Notch1 signaling is a major cell communication system during organ development and plays a crucial role in oncogenesis and stem regulation of cells [45,46]. It also frequently upregulates in aggressive tumors [47]. The Notch1 pathway controls cancer stem cell proliferation and fate [48,49,50]. Notch1 inhibition may possess potential benefits in clinical cancer therapy [51]. JNKs are members of the mitogen-activated protein kinase family. Activated JNKs catalyze the phosphorylation of numerous substrates, resulting in the alteration of gene expression programs [36]. Suppression of JNK signaling results in the downregulation of Notch1, which is crucial to regulating self-renewal and determining the fate of mammary stem cells [36,37]. Our data demonstrated that 4-BR and the JNK inhibitor inhibited Notch1 expression, suggesting that 4-BR may contribute to JNK-mediated gastric cancer stemness regulation.

In this study, we performed a functional and molecular characterization of human gastric CSCs, and demonstrated the cancer stemness inhibition by 4-BR by using different functional approaches and stem-cell-related markers characterization, including stem cell surface markers, CD24 and LGR5; and stemness-related transcription factors, SOX2, NANOG, Oct-4, and detoxifying enzyme, ALDH1. Our results provided evidence that 4-BR not only inhibited gastric CSC stemness markers through SIRT3-JNK-mediated pathway but also enhanced chemosensitivity to 5-FU.

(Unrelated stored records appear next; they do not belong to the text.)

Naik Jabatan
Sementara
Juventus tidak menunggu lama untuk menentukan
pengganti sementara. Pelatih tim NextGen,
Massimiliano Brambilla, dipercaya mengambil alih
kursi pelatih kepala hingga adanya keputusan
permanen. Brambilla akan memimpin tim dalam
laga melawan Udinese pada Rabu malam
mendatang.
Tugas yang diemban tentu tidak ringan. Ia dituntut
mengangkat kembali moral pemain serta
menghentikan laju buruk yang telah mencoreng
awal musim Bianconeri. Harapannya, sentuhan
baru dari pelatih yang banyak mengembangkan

There is an increasing awareness of the importance of natural products for human health. Dietary phytochemicals are the candidates for anticancer research, and represent an important strategy to target CSCs. Natural products are a source of bioactive compounds. The 4-BR analog, resveratrol, which is primarily found in red grape, was also reported to enhance the chemotherapeutic response and reverse the cancer stemness in several cancer types [52,53]. Unlike 4-BR modulating SIRT3, resveratrol stimulates SIRT1 activity and expression to inhibit cancer stemness [54]. The different cancer stemness inhibition mechanisms of these natural compounds may be introduced into potential strategies in personal precision medicine in cancer therapy.

5. Conclusions

We demonstrated the ability of 4-BR to reduce cancer stemness and chemoresistance in gastric cancer cells. 4-BR may utilize the SIRT3-JNK-mediated pathway to downregulate gastric cancer stemness and increase chemosensitivity. 4-BR is a promising candidate for use in clinical chemotherapy.